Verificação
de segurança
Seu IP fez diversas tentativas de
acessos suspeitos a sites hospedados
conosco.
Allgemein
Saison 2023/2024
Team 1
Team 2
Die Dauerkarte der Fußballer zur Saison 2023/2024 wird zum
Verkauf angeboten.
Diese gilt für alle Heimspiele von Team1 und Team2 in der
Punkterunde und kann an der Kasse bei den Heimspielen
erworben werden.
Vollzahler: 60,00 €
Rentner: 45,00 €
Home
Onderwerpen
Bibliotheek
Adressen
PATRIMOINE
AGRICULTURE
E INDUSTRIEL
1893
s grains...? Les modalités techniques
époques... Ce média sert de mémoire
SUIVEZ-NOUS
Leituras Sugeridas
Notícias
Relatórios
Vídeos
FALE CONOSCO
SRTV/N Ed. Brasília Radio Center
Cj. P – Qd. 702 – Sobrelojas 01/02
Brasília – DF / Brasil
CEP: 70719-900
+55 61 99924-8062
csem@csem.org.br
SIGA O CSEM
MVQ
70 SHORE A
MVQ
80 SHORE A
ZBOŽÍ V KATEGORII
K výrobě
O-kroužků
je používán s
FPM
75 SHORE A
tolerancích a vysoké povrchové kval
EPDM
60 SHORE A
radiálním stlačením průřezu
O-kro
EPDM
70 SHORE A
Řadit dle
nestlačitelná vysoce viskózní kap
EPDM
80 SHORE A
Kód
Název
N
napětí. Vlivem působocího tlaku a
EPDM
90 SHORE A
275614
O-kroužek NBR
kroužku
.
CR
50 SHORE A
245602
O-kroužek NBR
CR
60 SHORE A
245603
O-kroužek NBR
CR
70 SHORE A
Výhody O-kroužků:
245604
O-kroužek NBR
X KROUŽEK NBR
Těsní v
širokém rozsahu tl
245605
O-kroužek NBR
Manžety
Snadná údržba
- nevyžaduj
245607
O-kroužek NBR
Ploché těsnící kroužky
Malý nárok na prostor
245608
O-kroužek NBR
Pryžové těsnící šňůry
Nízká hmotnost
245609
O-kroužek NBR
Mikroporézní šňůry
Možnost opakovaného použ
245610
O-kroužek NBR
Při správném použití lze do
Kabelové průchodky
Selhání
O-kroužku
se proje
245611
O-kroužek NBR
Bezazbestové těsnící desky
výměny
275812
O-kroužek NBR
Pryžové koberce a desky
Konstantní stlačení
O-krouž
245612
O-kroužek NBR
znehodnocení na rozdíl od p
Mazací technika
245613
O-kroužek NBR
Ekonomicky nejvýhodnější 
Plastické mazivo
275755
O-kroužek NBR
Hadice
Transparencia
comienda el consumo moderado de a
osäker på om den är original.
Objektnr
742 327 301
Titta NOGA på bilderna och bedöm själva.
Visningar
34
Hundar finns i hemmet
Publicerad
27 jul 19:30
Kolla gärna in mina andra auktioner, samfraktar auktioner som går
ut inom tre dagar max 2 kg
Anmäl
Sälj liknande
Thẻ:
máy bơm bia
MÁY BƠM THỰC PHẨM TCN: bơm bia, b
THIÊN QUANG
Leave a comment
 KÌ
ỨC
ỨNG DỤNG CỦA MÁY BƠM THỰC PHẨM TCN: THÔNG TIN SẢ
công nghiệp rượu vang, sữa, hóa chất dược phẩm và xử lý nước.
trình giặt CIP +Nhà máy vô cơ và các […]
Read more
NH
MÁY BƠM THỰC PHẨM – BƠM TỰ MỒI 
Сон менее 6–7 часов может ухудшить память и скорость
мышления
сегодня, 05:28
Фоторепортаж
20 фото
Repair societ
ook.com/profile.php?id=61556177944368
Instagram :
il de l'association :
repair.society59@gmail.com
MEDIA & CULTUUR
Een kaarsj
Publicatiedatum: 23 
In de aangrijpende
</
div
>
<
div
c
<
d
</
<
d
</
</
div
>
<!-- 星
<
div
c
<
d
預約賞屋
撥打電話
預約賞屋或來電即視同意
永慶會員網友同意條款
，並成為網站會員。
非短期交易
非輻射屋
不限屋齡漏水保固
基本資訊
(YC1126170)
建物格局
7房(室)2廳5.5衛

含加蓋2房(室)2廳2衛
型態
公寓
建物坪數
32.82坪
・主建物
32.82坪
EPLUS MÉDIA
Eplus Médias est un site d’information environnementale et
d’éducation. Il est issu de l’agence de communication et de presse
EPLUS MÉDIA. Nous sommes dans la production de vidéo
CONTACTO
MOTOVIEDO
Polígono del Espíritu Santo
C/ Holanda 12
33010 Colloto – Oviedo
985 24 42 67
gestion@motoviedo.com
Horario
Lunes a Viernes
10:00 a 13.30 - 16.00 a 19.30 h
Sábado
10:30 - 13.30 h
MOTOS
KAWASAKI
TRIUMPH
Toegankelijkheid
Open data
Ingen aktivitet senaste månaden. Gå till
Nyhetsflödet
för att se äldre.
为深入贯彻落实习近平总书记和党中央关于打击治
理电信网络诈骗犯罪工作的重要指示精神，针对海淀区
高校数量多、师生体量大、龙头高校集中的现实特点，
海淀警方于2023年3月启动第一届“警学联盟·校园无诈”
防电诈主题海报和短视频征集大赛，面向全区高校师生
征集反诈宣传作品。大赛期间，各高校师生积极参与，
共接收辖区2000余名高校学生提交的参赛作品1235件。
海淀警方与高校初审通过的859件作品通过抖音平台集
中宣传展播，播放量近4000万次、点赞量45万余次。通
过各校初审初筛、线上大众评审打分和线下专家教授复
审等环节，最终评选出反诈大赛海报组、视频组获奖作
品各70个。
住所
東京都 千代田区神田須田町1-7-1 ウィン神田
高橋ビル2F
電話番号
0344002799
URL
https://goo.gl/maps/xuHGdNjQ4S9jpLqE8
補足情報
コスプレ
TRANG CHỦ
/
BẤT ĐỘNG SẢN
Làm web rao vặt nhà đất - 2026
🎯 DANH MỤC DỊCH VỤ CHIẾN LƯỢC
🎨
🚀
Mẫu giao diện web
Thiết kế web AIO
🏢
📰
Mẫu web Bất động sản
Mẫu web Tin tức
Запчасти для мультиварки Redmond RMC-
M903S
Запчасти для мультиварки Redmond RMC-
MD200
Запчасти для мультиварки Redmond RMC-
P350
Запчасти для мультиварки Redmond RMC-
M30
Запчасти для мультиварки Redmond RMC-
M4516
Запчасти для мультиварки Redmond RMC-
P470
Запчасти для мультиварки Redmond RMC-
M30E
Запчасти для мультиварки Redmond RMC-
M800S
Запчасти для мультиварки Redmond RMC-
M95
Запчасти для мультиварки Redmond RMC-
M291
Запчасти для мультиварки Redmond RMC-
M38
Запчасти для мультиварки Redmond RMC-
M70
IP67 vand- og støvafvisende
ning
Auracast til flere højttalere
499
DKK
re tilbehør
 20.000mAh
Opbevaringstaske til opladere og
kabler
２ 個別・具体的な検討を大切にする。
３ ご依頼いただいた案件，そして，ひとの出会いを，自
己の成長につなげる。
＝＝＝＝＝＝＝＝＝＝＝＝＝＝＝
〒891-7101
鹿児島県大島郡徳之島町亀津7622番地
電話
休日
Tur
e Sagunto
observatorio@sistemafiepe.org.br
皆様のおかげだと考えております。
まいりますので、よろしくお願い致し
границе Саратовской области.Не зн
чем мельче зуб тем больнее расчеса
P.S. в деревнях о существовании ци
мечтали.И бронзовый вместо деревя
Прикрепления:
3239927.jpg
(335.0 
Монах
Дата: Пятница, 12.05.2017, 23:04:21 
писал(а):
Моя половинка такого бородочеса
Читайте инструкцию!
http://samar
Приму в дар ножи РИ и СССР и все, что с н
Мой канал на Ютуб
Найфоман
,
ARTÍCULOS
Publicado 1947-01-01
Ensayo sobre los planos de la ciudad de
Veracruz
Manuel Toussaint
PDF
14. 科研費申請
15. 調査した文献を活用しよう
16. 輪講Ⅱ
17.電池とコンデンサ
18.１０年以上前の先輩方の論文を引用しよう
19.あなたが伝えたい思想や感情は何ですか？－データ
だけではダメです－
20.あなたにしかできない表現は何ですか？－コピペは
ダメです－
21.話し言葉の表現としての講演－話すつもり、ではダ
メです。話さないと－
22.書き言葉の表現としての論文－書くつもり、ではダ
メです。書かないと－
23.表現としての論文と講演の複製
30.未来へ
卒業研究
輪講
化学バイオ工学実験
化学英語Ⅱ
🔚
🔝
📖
+ + + + + + +
# The problem
Pull every line containing the string "těsnící" out of the data above and copy it.

# Solution to the exercise
Ploché těsnící kroužky
Pryžové těsnící šňůry
Bezazbestové těsnící desky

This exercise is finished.